» **WHAT IS NEEDED**:
Reproduce verbatim only the lines from the one containing "Wrap output in" through the last line below, both included.

** Opening RECORDS FOR PROCESSING block **

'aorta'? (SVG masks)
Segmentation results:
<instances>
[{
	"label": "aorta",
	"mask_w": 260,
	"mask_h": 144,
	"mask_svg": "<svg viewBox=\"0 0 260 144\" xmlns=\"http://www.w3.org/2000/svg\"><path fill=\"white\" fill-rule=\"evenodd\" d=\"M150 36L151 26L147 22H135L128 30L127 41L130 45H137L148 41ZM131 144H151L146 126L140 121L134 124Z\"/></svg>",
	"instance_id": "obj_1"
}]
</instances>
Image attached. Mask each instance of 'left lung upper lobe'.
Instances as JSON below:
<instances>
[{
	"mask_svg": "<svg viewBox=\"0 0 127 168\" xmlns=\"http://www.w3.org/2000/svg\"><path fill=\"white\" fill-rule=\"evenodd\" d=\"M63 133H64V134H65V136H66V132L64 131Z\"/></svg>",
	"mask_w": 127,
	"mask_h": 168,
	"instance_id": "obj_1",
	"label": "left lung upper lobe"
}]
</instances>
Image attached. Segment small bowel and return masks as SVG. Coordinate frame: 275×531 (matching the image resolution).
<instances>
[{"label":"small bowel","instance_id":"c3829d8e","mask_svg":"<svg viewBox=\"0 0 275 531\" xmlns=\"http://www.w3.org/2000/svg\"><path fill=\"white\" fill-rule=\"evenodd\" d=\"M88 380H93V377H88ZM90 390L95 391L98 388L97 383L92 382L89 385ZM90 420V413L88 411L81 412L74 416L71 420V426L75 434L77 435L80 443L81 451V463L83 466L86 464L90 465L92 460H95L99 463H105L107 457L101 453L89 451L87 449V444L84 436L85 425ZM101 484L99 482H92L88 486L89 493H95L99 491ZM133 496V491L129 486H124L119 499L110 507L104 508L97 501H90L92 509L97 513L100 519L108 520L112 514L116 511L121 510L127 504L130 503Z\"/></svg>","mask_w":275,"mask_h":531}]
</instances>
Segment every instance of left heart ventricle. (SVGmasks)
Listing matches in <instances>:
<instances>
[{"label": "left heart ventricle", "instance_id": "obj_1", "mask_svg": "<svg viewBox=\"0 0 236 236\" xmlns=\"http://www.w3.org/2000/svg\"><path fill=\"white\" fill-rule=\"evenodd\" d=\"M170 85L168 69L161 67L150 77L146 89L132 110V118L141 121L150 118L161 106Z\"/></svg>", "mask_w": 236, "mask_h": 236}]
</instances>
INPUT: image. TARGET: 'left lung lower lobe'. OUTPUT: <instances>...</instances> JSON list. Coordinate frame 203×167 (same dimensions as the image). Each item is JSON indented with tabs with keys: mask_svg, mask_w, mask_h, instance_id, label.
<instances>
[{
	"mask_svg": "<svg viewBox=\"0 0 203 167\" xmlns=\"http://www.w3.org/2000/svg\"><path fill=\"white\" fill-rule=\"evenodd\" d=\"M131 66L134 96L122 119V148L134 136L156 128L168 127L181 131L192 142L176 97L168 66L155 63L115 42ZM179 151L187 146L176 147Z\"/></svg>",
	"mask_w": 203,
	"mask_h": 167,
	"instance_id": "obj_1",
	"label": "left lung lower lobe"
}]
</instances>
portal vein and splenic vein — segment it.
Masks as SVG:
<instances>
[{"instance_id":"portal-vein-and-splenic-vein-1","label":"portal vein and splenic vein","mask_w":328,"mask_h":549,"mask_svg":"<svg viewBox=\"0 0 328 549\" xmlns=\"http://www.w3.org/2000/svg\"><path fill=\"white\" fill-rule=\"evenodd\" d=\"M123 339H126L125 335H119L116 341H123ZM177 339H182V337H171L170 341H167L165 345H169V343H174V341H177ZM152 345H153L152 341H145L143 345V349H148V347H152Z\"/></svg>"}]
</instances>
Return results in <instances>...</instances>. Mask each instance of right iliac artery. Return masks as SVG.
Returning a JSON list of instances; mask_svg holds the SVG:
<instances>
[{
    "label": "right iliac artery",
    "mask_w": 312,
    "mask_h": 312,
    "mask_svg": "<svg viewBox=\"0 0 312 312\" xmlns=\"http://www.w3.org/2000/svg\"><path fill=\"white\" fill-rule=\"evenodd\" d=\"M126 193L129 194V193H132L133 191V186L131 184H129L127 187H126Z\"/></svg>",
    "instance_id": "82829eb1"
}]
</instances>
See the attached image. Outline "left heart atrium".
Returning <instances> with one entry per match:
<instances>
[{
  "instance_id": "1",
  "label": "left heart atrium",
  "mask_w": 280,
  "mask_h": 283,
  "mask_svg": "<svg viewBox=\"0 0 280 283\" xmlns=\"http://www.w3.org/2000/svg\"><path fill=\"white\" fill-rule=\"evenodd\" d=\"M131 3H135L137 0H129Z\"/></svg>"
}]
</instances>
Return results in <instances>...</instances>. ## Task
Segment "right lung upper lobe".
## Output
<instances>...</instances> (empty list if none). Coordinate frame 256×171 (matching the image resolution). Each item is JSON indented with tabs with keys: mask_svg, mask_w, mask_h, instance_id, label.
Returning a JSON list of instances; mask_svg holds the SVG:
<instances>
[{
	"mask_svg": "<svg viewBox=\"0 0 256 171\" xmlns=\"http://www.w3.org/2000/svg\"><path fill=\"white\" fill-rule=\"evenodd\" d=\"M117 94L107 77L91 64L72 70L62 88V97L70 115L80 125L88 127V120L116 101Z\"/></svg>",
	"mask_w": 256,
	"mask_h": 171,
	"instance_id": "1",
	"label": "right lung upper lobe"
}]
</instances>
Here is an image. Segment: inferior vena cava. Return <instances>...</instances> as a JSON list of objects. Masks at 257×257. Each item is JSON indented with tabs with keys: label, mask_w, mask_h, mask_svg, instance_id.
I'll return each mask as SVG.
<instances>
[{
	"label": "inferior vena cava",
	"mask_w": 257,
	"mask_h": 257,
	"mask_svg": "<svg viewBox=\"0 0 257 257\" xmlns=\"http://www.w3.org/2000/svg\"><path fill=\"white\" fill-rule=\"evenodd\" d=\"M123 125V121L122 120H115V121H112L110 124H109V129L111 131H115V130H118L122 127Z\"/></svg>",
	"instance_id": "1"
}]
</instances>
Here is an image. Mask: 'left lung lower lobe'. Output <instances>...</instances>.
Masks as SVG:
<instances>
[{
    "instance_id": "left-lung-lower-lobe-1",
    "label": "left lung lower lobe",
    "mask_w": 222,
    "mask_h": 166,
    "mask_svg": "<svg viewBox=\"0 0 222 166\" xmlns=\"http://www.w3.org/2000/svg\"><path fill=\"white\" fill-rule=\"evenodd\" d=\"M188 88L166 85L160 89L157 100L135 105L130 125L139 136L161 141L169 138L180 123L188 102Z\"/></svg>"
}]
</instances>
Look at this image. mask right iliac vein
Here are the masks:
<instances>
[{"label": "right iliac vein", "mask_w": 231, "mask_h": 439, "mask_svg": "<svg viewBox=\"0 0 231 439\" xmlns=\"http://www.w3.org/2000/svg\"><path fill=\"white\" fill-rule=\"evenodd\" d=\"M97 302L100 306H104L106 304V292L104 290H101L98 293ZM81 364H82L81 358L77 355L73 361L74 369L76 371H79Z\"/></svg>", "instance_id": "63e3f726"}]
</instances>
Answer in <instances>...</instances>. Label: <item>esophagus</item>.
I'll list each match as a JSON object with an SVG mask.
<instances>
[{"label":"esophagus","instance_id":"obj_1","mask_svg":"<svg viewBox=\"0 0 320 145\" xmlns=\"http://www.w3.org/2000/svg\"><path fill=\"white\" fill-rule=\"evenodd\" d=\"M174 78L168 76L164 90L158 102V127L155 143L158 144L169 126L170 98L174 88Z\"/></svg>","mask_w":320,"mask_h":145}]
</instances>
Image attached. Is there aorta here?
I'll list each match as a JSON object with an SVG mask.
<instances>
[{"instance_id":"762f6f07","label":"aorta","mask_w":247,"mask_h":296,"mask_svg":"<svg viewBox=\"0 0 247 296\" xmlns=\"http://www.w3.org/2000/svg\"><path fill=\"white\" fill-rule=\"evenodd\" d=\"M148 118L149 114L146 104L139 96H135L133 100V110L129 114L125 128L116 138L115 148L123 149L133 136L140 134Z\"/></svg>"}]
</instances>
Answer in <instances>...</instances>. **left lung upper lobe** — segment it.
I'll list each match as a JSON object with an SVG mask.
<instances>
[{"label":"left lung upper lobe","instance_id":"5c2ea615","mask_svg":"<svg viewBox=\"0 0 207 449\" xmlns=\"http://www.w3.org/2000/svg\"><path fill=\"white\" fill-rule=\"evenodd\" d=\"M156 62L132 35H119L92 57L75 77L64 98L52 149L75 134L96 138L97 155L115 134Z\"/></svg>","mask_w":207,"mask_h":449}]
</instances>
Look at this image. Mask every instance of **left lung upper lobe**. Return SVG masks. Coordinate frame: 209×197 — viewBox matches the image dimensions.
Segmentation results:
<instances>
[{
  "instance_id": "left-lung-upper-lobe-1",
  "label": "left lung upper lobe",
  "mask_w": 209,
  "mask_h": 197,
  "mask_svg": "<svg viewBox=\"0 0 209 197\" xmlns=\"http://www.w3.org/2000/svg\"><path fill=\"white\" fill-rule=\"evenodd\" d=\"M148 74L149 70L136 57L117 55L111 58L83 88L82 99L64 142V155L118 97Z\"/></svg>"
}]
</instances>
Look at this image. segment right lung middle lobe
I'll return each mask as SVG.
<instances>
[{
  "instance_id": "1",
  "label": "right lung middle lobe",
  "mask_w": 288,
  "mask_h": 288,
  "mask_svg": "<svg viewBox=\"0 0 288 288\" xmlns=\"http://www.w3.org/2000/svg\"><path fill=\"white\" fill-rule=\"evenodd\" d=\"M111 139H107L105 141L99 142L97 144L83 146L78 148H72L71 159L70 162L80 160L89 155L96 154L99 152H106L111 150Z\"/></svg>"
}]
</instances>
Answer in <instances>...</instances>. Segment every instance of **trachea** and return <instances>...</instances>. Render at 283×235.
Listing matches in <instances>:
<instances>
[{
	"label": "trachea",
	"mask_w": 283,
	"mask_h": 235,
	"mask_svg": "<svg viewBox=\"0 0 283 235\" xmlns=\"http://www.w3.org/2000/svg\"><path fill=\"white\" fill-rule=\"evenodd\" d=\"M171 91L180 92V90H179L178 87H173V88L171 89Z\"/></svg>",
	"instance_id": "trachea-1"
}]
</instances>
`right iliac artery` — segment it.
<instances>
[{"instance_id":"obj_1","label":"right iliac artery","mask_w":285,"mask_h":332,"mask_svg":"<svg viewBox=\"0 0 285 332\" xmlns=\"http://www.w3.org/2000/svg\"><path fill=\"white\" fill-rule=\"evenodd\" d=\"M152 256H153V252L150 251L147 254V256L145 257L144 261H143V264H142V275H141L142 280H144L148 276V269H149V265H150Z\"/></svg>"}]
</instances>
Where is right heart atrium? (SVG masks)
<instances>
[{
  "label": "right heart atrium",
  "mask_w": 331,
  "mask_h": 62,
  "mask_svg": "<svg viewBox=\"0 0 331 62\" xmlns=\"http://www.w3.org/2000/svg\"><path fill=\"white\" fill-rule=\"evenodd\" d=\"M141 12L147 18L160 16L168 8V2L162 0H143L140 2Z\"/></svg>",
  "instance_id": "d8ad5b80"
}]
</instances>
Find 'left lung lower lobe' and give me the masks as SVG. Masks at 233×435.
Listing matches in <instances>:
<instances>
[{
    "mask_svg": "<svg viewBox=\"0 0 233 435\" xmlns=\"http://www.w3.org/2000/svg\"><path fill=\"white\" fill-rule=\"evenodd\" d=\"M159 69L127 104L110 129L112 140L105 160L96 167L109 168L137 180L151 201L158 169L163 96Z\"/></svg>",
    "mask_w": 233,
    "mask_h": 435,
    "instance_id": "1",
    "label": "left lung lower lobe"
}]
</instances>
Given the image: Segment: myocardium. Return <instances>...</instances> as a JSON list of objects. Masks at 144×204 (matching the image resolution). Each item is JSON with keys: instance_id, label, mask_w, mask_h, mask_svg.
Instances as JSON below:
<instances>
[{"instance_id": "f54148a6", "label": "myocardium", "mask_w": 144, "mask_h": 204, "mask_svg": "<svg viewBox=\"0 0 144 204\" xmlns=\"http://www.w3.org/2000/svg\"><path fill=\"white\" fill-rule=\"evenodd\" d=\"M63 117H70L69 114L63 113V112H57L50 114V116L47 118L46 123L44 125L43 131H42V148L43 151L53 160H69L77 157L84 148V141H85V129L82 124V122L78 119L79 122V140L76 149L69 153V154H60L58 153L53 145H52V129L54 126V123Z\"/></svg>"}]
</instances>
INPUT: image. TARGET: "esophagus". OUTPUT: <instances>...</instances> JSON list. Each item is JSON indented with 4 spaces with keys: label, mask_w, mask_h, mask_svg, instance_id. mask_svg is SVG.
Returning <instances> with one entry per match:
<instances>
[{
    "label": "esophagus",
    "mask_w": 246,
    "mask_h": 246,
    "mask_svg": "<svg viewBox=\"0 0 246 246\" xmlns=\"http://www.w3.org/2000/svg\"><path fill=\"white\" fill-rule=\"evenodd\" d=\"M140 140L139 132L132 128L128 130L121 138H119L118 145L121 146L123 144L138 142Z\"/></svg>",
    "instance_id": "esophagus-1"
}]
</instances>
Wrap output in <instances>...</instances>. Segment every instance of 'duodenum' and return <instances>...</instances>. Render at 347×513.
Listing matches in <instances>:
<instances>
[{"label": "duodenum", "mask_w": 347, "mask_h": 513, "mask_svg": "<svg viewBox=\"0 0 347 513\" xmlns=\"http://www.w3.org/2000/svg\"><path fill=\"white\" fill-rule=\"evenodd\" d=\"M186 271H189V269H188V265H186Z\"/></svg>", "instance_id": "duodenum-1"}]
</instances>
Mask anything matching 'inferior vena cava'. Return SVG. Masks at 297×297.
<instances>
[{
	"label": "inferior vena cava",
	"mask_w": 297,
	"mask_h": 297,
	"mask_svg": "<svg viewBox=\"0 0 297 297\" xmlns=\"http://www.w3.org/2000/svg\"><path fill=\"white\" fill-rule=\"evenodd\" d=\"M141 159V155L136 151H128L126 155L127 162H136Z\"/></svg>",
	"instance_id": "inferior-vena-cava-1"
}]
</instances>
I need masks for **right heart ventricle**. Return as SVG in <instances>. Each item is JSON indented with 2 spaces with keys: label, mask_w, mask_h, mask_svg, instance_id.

** Closing RECORDS FOR PROCESSING block **

» **RESULT OF THE TASK**:
Wrap output in <instances>...</instances>. Segment every instance of 'duodenum' and return <instances>...</instances>. Render at 347×513.
Listing matches in <instances>:
<instances>
[{"label": "duodenum", "mask_w": 347, "mask_h": 513, "mask_svg": "<svg viewBox=\"0 0 347 513\" xmlns=\"http://www.w3.org/2000/svg\"><path fill=\"white\" fill-rule=\"evenodd\" d=\"M186 271H189V269H188V265H186Z\"/></svg>", "instance_id": "duodenum-1"}]
</instances>
Mask anything matching 'inferior vena cava'. Return SVG. Masks at 297×297.
<instances>
[{
	"label": "inferior vena cava",
	"mask_w": 297,
	"mask_h": 297,
	"mask_svg": "<svg viewBox=\"0 0 297 297\" xmlns=\"http://www.w3.org/2000/svg\"><path fill=\"white\" fill-rule=\"evenodd\" d=\"M141 159V155L136 151H128L126 155L127 162H136Z\"/></svg>",
	"instance_id": "inferior-vena-cava-1"
}]
</instances>
I need masks for **right heart ventricle**. Return as SVG in <instances>. Each item is JSON indented with 2 spaces with keys: label, mask_w, mask_h, mask_svg, instance_id.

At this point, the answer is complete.